#### Material for this task

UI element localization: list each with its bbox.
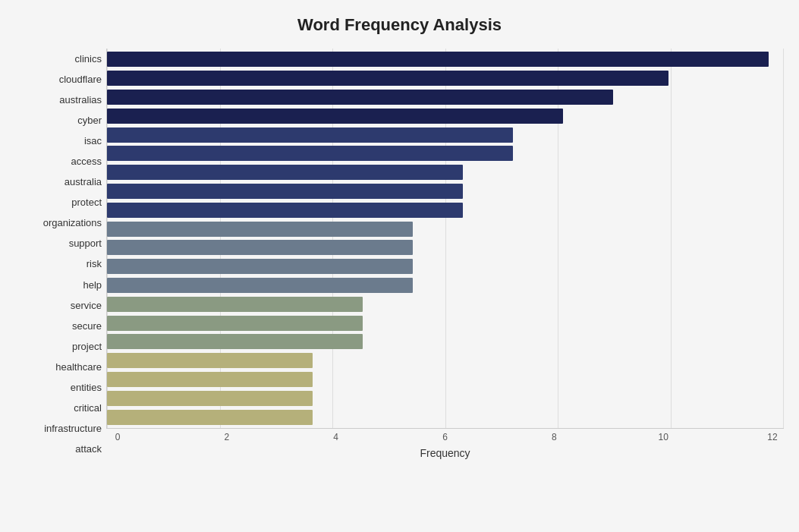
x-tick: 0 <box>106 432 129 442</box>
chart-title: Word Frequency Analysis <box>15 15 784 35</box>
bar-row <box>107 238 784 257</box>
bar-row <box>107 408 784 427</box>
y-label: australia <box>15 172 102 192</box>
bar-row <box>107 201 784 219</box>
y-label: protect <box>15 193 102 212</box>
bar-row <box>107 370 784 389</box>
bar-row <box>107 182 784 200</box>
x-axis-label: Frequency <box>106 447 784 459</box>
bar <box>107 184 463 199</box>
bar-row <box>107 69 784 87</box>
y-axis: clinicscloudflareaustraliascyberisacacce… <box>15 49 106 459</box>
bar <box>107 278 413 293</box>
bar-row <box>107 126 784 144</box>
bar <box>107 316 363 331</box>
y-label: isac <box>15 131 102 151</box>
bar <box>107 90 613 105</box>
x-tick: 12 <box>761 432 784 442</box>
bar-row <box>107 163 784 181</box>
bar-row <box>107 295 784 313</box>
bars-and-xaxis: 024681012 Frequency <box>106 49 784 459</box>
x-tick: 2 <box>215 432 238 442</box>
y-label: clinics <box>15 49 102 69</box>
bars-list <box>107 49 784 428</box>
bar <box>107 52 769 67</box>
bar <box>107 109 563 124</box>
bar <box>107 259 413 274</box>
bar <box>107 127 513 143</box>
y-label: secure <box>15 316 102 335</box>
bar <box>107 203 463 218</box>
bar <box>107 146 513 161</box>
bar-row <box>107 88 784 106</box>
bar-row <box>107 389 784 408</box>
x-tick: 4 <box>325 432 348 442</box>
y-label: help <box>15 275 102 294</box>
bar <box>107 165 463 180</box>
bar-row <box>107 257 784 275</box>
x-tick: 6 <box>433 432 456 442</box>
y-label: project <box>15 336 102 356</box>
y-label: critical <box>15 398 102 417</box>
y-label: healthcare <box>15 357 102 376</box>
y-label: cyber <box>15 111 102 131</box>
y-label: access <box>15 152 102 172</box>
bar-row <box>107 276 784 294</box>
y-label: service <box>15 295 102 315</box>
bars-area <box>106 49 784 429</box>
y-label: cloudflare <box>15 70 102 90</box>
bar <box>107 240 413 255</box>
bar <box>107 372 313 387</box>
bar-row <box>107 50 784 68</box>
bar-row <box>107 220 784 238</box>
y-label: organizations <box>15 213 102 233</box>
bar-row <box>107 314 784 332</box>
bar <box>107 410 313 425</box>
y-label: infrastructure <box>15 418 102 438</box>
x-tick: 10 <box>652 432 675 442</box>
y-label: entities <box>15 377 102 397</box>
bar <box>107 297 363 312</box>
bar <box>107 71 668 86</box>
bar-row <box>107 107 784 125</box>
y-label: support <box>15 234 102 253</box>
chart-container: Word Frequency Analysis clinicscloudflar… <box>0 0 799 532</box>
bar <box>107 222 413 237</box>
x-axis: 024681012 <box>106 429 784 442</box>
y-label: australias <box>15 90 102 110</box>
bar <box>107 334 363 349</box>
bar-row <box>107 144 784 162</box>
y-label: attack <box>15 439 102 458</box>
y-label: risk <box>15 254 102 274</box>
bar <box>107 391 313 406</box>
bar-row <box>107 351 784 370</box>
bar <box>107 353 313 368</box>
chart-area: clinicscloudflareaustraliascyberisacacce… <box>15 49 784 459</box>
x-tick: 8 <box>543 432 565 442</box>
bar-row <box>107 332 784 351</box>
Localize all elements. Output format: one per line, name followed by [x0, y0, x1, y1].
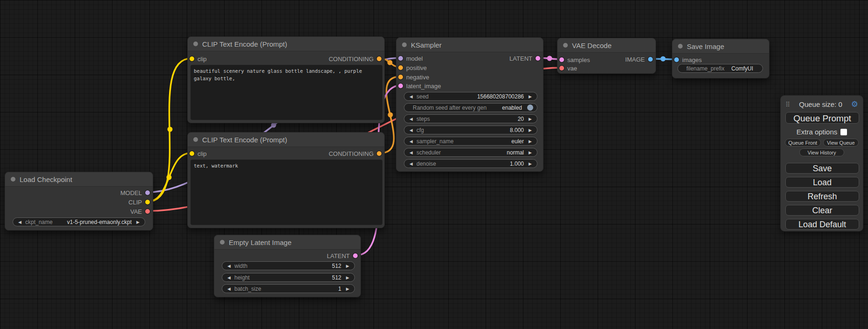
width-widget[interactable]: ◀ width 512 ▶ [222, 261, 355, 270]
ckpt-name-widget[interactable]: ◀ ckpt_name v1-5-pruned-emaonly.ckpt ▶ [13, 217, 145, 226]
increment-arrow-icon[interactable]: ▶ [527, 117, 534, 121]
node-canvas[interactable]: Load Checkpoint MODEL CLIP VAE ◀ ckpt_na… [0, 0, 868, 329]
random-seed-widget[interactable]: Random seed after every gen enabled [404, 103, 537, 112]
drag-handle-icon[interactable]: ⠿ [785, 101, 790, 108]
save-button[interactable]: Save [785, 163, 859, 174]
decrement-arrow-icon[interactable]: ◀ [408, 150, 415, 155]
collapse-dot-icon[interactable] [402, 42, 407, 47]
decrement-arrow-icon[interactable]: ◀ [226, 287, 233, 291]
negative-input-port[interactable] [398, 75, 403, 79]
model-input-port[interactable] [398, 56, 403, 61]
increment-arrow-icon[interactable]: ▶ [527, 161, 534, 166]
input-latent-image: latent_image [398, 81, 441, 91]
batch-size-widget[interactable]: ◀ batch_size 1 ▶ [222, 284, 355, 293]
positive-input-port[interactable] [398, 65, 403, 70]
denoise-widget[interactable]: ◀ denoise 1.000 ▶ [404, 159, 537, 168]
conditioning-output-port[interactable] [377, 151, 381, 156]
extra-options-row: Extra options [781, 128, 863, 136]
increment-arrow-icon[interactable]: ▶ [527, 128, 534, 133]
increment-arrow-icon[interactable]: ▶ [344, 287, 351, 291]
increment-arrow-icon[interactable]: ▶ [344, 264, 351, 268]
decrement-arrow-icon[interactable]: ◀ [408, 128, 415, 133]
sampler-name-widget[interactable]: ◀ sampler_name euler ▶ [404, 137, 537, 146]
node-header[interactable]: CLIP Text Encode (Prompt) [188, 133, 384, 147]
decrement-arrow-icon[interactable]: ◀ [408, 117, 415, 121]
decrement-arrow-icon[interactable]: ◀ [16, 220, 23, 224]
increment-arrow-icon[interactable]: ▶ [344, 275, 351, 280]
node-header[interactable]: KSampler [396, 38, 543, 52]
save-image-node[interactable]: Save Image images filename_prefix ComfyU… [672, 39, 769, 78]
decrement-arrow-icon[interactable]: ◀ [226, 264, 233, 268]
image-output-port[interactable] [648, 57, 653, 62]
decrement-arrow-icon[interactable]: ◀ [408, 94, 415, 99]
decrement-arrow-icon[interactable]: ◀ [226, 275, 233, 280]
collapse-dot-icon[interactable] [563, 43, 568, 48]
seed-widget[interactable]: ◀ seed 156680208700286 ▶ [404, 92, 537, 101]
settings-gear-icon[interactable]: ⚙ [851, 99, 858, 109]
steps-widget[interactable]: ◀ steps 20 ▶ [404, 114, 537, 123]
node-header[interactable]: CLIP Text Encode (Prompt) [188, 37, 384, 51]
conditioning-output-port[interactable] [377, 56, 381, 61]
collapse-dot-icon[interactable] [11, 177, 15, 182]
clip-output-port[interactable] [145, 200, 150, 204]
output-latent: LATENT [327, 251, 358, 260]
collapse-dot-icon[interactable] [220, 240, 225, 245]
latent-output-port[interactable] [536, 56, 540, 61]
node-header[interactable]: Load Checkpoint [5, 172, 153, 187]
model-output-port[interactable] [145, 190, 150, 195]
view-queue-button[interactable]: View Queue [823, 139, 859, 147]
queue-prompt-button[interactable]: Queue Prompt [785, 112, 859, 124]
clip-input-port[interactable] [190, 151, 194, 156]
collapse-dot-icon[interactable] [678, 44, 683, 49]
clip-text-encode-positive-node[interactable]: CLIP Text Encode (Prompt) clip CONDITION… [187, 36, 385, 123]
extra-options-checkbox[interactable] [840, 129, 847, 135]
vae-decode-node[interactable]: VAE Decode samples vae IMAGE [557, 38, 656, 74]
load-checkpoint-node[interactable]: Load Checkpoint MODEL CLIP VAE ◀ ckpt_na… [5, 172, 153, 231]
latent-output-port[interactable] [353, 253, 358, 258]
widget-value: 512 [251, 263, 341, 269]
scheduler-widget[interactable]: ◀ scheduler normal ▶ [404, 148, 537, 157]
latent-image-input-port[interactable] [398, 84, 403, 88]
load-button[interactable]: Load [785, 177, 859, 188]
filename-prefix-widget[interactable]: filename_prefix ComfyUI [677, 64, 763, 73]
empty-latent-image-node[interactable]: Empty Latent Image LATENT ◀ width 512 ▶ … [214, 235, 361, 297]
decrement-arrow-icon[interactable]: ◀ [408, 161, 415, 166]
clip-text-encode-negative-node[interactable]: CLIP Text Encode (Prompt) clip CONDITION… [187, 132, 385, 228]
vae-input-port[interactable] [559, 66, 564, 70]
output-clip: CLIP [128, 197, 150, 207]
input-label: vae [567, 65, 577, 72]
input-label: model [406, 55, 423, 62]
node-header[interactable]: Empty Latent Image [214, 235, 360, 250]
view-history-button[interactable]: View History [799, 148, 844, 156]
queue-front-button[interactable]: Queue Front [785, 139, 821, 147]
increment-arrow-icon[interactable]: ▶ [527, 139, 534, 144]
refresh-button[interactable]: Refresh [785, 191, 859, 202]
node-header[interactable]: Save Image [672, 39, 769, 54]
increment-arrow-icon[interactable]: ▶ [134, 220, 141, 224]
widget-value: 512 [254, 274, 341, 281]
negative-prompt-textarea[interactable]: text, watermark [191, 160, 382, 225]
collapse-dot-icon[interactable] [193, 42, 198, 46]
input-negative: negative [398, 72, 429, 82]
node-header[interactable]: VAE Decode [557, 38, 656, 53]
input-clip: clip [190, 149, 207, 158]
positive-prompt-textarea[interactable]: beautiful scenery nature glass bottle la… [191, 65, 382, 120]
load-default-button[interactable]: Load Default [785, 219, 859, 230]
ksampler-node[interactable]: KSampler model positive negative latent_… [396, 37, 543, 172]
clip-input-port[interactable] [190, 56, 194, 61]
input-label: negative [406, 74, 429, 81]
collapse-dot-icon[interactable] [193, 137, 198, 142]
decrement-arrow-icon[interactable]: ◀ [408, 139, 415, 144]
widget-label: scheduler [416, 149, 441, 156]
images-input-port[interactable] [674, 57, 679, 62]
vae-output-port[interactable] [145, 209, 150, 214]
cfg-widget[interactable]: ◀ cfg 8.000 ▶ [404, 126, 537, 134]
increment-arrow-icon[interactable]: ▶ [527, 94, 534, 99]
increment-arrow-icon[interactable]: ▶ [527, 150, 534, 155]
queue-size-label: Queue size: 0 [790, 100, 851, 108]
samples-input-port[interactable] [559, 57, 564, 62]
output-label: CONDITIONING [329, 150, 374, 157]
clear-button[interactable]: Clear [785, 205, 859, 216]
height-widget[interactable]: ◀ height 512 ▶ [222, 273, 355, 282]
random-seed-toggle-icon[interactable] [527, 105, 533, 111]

########

Directions: Scan the data above; copy every line where "Frequency" appears.

Result of the task:
chart-title: Word Frequency Analysis <box>15 15 784 35</box>
x-axis-label: Frequency <box>106 447 784 459</box>
bars-and-xaxis: 024681012 Frequency <box>106 49 784 459</box>
chart-container: Word Frequency Analysis clinicscloudflar… <box>0 0 799 532</box>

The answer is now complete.